◆ To do: Show, in full, each line of the data that contains "instalación".

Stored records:
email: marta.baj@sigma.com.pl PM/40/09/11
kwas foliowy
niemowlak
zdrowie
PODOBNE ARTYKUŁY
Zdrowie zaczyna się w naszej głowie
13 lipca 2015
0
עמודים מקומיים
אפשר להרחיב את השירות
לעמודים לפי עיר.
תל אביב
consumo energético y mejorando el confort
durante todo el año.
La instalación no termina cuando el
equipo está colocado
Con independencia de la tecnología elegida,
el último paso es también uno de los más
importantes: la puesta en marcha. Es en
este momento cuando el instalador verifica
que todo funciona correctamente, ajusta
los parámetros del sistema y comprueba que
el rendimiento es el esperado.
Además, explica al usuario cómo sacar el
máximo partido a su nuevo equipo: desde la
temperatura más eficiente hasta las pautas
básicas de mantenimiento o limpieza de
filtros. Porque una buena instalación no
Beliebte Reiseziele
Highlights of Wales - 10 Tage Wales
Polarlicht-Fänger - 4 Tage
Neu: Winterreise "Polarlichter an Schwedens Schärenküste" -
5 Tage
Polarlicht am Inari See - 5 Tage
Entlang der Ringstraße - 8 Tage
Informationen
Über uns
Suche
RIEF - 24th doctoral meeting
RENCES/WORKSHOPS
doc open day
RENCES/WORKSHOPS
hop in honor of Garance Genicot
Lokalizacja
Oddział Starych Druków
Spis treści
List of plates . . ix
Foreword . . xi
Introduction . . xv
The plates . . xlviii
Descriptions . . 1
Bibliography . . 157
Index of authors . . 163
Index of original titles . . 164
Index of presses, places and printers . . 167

◆ Reply:
La instalación no termina cuando el
filtros. Porque una buena instalación no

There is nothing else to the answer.